White then included the following quote from Sharkey’s article:

Now, whenever I write that corporate aircraft, including charters, can make sense in many business situations, I get furious e-mails accusing me of going to the dark side. So let me hasten to say that I’m leaving Las Vegas in a middle seat on a commercial plane, in a row back by the restrooms, for a trip to New York that will take 12 hours, with connections.

Hence, we want to ask you our readers what you think: Are corporate jets soon to be a thing of the past thanks to all of the recent criticism of them? Moreover, have you noticed any rise in negative commentary or chatter about corporate jets or corporate jet use in the UK or Europe or is this just American politics or the politics of class gone wild (again…)?

3 Responses to Has the demonizing of corporate jets made them a thing of the past?

  1. Jason October 18, 2011 at 10:58 #

    I'm a part 135 pilot in Chicagoland. I can tell all the demonization of corporate jets has resulted in less overall business. Every time the President has scapegoated aviation we've seen a noticeable drop in business usually within a few days of a given speech.

    On a personal level I get it from my "friends" that are Obama supporters. They know what I do and they look at me as if I was a murderer or something.

    Honestly, I'm ok with taking the hits personally. I've worked hard to get here but it's sad to see corporate aviation be a scapegoat. It really hurts the people that build the airplanes the most, they very same people POTUS claims to "care" about. This is what happens when we have economic illiterates in the White House. They NO CLUE at all as to how things work in the real world. (stepping off soapbox now).

  2. Rick Holland October 18, 2011 at 22:10 #

    Depends on whether Obama gets reelected in 2012.

  3. Jamie Beckett October 19, 2011 at 04:40 #

    I can only speak to my own experience in the US, but it occurs to me that the benefits of corporate aviation far outweigh the myopic criticisms of it. While the president’s persistent negative attitude towards the industry appears to be genuine, his influence will be temporary, as is the case with all presidents. The technology will outlast the individual’s time in office. Certainly the road for corporate providers will be bumpy between now and then, but the world does not stop turning when a political leader wishes it to. It just keeps on spinning without taking heed of the nonsense.

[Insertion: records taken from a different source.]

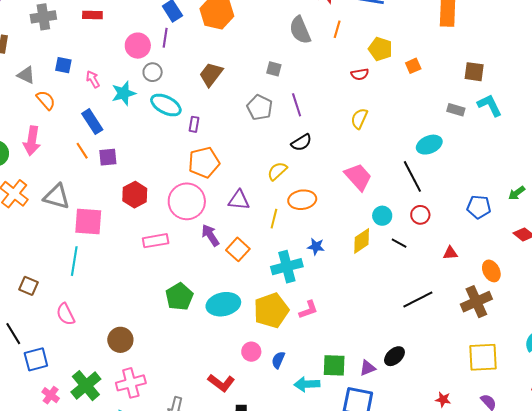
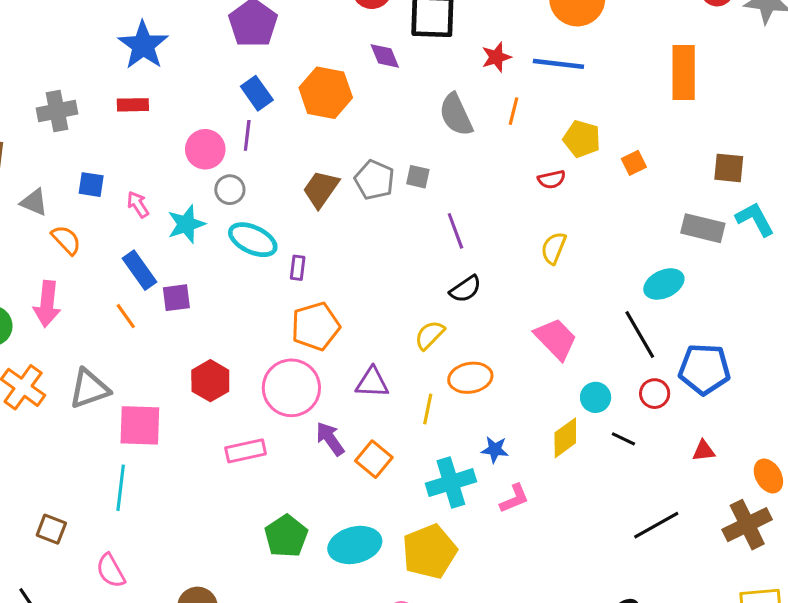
gray pentagon: (260, 108) -> (374, 180), moved
gray rectangle: (456, 110) -> (703, 228), size x1.5
purple square: (108, 157) -> (176, 298), moved
gray triangle: (57, 197) -> (89, 389), turned -32
blue pentagon: (479, 207) -> (704, 369), moved, size x1.4
pink L-shape: (308, 310) -> (514, 498), moved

    Corporate aviation is too important to our way of life to be vanquished entirely. It will ebb and flow as it always has, but the upswings will be larger and longer lasting in the years to come – because technology learned and adapted to can only be lost again through an upheaval on a par with the onset of the dark ages. A small group of nay-sayers will only have a temporary effect. At least that’s my view.